Berita   -

Apa Kabar Petani Anambas ? (Tajuk Redaksi Anambas Pos)

Dibaca: 202 x

Petani cengkeh saat panen. Harga Cengkeh menurun di Anambas

12 tahun sudah Kepulauan Anambas berubah menjadi sebuah kabupaten baru, yang dulunya hanyalah terdiri dari beberapa kecamatan, saat bergabung dengan kabupaten induk Natuna.Jauh sebelumnya, Kawasan Kepulauan Anambas, hanyalah terdiri dari dua kecamatan asal yaitu Kecamatan Siantan dan Kecamatan Jemaja, yang pada ketika itu masih tergabung dalam satu kawasan Pulau Tujuh. Sebuah nama yang memiliki historis yang kini tinggal kenangan.

Masa itu, segala akses dan infrastruktur sangat terbatas. Mulai dari akses transportasi, informasi hingga komunikasi yang sangat minim dan sulit. Hebatnya, masyarakat kala itu, tidak bergantung hidupnya dengan pemerintah dalam memperoleh penghasilan. Cukup dengan bertani dan memancing ikan, mampu menghidupkan keluarganya, membesarkan dan menyekolahkan anak-anaknya. Tidak terlalu mencolok kesenjangan pada masa itu.

Antara menjadi petani dan nelayan, masyarakat pada priode itu, sangat masih berimbang penghasilannya, walau memang itu pun tidaklah juga besar-besar sangat.
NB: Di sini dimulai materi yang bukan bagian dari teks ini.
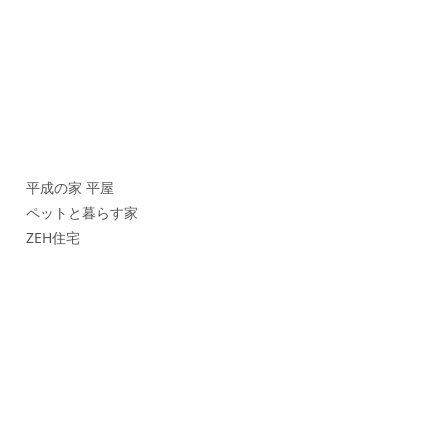
平成の家 平屋
ペットと暮らす家
ZEH住宅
Jika siang hari, biasanya mereka pergi ke kebun, meng-asap dan membersihkan lahan kebun. Bercocok tanam seperti bertanam lada, pisang, aneka ubi, sayur mayur, aneka buah, cengkeh, karet, kelapa, padi dan beberapa komoditas pertanian lainnya.
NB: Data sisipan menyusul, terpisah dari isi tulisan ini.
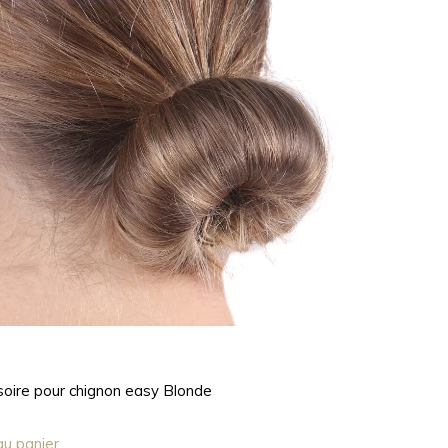
oire pour chignon easy Blonde
au panier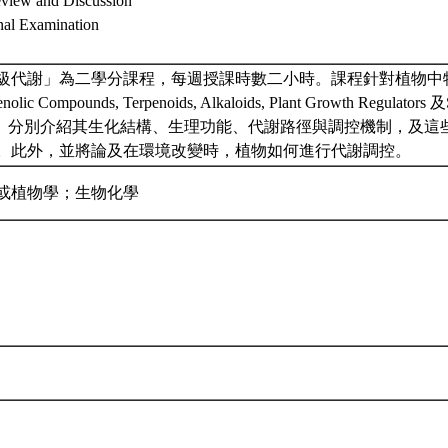
w and Discussion
 Examination
級代謝」為二學分課程，每週授課時數二小時。課程針對植物中
c Compounds, Terpenoids, Alkaloids, Plant Growth Regulators 及St
unds。分別介紹其生化結構、生理功能、代謝路徑與調控機制，及
。此外，並將論及在環境改變時，植物如何進行代謝調控。
或植物學；生物化學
Jika malam tiba, mereka pula melaut. Memancing ikan dan menanggul cumi yang biasanya banyak keluar pada malam hari dengan menggunakan cahaya lampu strongkeng dengan jongkong sebagai fasiliats memancing seadanya. Keesokan harinya, begitu pagi-pagi sekali, hasil tangkapan itu dijual dengan cara menjajakan di sepanjang jalan hingga ke rumah-rumah warga. Lumayan, dapat membiayai satu sampai dua hari kebutuhan keluarganya.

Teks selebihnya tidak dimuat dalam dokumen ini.